__EXERCISE INSTRUCTIONS__
Return each entry exactly, so that nothing in the data differs from the original.

(Stored data entries)
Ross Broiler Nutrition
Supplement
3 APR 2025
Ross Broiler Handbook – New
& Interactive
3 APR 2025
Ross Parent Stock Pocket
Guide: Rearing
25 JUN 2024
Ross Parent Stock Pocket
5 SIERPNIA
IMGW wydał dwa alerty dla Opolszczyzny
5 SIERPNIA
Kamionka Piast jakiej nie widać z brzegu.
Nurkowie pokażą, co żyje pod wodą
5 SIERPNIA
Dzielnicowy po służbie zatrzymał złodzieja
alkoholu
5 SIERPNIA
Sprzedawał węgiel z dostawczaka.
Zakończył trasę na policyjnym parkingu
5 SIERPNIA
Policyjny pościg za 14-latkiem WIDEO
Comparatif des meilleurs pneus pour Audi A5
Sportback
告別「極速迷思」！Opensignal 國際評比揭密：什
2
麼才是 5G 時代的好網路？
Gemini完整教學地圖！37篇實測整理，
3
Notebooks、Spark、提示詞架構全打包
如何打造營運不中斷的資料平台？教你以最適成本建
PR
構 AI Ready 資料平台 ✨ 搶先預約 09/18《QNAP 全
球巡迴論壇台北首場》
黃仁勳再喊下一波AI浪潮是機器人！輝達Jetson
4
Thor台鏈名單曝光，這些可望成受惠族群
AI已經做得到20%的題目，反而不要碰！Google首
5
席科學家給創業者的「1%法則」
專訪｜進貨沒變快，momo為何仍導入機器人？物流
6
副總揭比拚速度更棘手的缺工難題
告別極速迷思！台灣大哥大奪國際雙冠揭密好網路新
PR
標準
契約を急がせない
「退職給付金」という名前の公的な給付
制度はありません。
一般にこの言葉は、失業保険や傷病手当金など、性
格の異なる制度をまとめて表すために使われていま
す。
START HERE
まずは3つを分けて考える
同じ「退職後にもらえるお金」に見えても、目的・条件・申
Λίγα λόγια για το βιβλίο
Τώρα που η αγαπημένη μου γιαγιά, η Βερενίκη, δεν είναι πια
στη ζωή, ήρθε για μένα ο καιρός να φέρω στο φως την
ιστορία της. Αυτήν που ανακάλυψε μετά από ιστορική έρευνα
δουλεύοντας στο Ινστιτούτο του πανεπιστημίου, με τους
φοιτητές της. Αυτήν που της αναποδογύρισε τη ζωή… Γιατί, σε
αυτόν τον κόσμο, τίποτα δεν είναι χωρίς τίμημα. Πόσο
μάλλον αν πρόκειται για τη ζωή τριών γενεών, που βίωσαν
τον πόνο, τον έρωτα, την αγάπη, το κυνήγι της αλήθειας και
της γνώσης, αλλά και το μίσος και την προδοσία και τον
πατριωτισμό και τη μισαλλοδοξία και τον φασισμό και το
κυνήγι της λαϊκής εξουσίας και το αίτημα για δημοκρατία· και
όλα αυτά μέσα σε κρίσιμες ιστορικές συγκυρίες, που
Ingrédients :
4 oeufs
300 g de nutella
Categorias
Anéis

__RESPONSE BOX__
Ross Broiler Nutrition
Supplement
3 APR 2025
Ross Broiler Handbook – New
& Interactive
3 APR 2025
Ross Parent Stock Pocket
Guide: Rearing
25 JUN 2024
Ross Parent Stock Pocket
5 SIERPNIA
IMGW wydał dwa alerty dla Opolszczyzny
5 SIERPNIA
Kamionka Piast jakiej nie widać z brzegu.
Nurkowie pokażą, co żyje pod wodą
5 SIERPNIA
Dzielnicowy po służbie zatrzymał złodzieja
alkoholu
5 SIERPNIA
Sprzedawał węgiel z dostawczaka.
Zakończył trasę na policyjnym parkingu
5 SIERPNIA
Policyjny pościg za 14-latkiem WIDEO
Comparatif des meilleurs pneus pour Audi A5
Sportback
告別「極速迷思」！Opensignal 國際評比揭密：什
2
麼才是 5G 時代的好網路？
Gemini完整教學地圖！37篇實測整理，
3
Notebooks、Spark、提示詞架構全打包
如何打造營運不中斷的資料平台？教你以最適成本建
PR
構 AI Ready 資料平台 ✨ 搶先預約 09/18《QNAP 全
球巡迴論壇台北首場》
黃仁勳再喊下一波AI浪潮是機器人！輝達Jetson
4
Thor台鏈名單曝光，這些可望成受惠族群
AI已經做得到20%的題目，反而不要碰！Google首
5
席科學家給創業者的「1%法則」
專訪｜進貨沒變快，momo為何仍導入機器人？物流
6
副總揭比拚速度更棘手的缺工難題
告別極速迷思！台灣大哥大奪國際雙冠揭密好網路新
PR
標準
契約を急がせない
「退職給付金」という名前の公的な給付
制度はありません。
一般にこの言葉は、失業保険や傷病手当金など、性
格の異なる制度をまとめて表すために使われていま
す。
START HERE
まずは3つを分けて考える
同じ「退職後にもらえるお金」に見えても、目的・条件・申
Λίγα λόγια για το βιβλίο
Τώρα που η αγαπημένη μου γιαγιά, η Βερενίκη, δεν είναι πια
στη ζωή, ήρθε για μένα ο καιρός να φέρω στο φως την
ιστορία της. Αυτήν που ανακάλυψε μετά από ιστορική έρευνα
δουλεύοντας στο Ινστιτούτο του πανεπιστημίου, με τους
φοιτητές της. Αυτήν που της αναποδογύρισε τη ζωή… Γιατί, σε
αυτόν τον κόσμο, τίποτα δεν είναι χωρίς τίμημα. Πόσο
μάλλον αν πρόκειται για τη ζωή τριών γενεών, που βίωσαν
τον πόνο, τον έρωτα, την αγάπη, το κυνήγι της αλήθειας και
της γνώσης, αλλά και το μίσος και την προδοσία και τον
πατριωτισμό και τη μισαλλοδοξία και τον φασισμό και το
κυνήγι της λαϊκής εξουσίας και το αίτημα για δημοκρατία· και
όλα αυτά μέσα σε κρίσιμες ιστορικές συγκυρίες, που
Ingrédients :
4 oeufs
300 g de nutella
Categorias
Anéis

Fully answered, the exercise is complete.